This is cool. However, what if we want to add a third or even a forth parameter to iterate on? We'll, this is going to get messy with many nested for-loops.

If we have a list of parameters, we can package them up into a set for each of our runs using the Cartesian product. For this we'll use the product function from the itertools library.

In [10]:
from itertools import product

Next, we define a dictionary that contains parameters as keys and parameter values we want to use as values

In [11]:
parameters = dict(
    lr = [.01, .001]
    ,batch_size = [100, 1000]
    ,shuffle = [True, False]
)

Next, we'll create a list of iterables that we can pass to the product functions.

In [14]:
param_values = [v for v in parameters.values()]


In [15]:
param_values

[[0.01, 0.001], [100, 1000], [True, False]]

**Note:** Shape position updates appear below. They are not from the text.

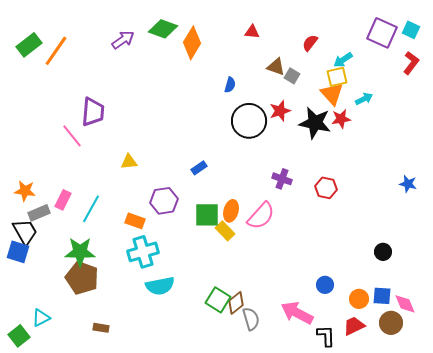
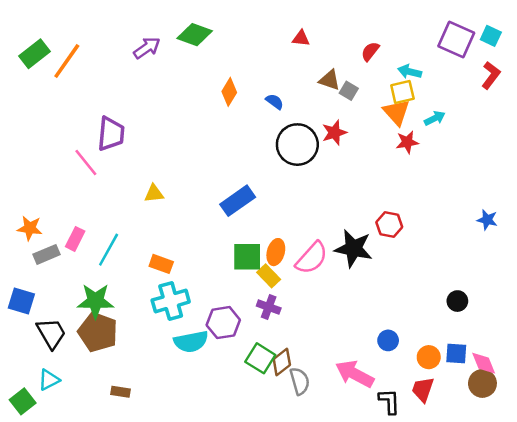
orange diamond: (192, 43) -> (229, 92), moved, size x0.7
cyan arrow: (343, 60) -> (410, 72), turned 48
blue semicircle: (230, 85) -> (275, 102), turned -70
black star: (315, 123) -> (353, 248), moved
blue rectangle: (199, 168) -> (238, 201), size x1.8
purple cross: (282, 179) -> (269, 307), moved
purple hexagon: (164, 201) -> (223, 323), moved
black trapezoid: (25, 232) -> (51, 333), moved
brown circle: (391, 323) -> (482, 383), moved
red trapezoid: (354, 326) -> (423, 389), turned -45

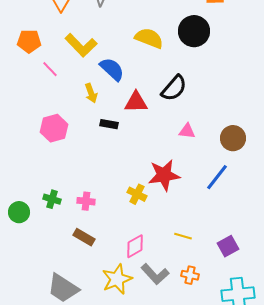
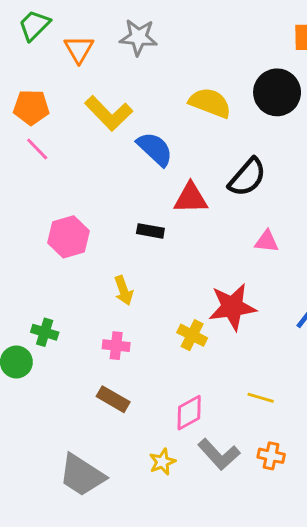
pink line: (50, 69) -> (37, 149), moved
yellow arrow: (91, 93) -> (124, 290), moved
green cross: (52, 199) -> (45, 332), moved
yellow star: (117, 279) -> (162, 462), size x0.6

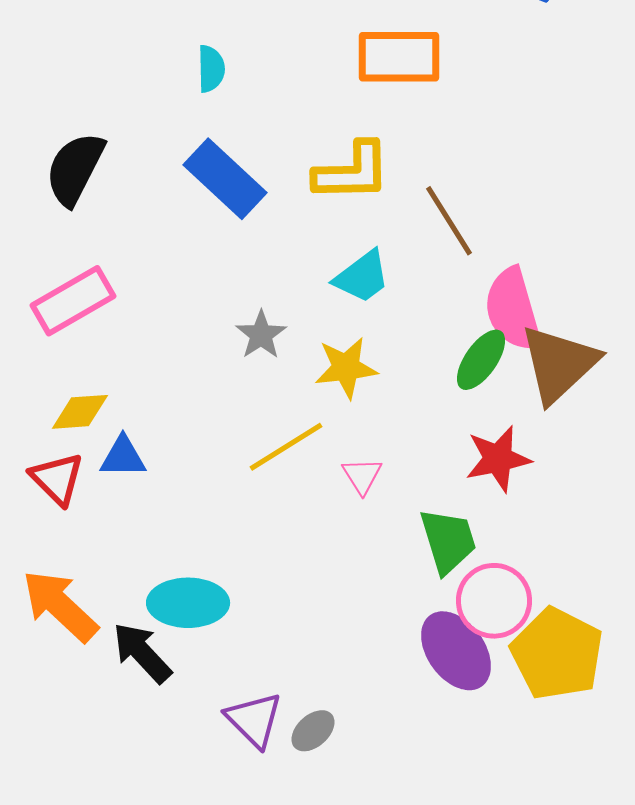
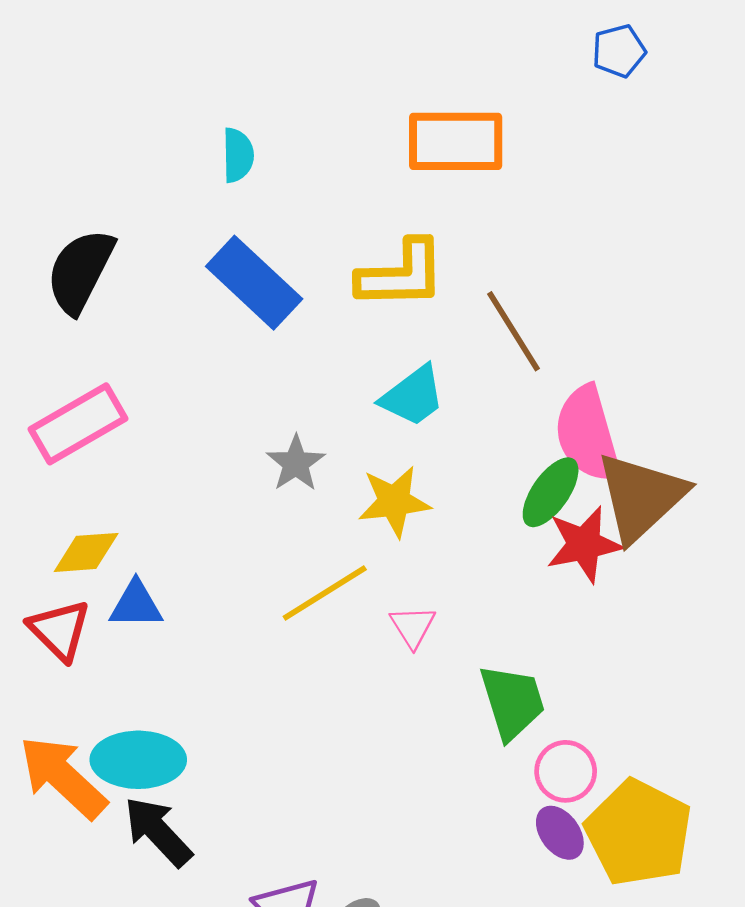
red star: (498, 459) -> (584, 544), moved
pink circle: (494, 601) -> (566, 771), size x0.7
cyan ellipse: (188, 603) -> (138, 760), moved
purple ellipse: (456, 651) -> (560, 833), moved, size x0.6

we have three lists of parameter values. After we take the Cartesian product of these three lists, we'll have a set of parameter values for each of our runs

now we can iterate over each set of parameters using a single for-loop. All we have to do is unpack the set using sequence unpacking. It looks like this.

notice the * operator. This is a special way in Python to unpack a list into a set of arguments.

## Training Loop Run Builder
we’ll code a RunBuilder class that will allow us to generate multiple runs with varying parameters.

We’ll start with our imports.

In [18]:
from collections import OrderedDict
from collections import namedtuple
from itertools import product

In [19]:
class RunBuilder():
    @staticmethod
    def get_runs(params):

        Run = namedtuple('Run', params.keys())

        runs = []
        for v in product(*params.values()):
            runs.append(Run(*v))

        return runs

The main thing to note about using this class is that it has a static method called get_runs(). This method will get the runs for us that it builds based on the parameters we pass in.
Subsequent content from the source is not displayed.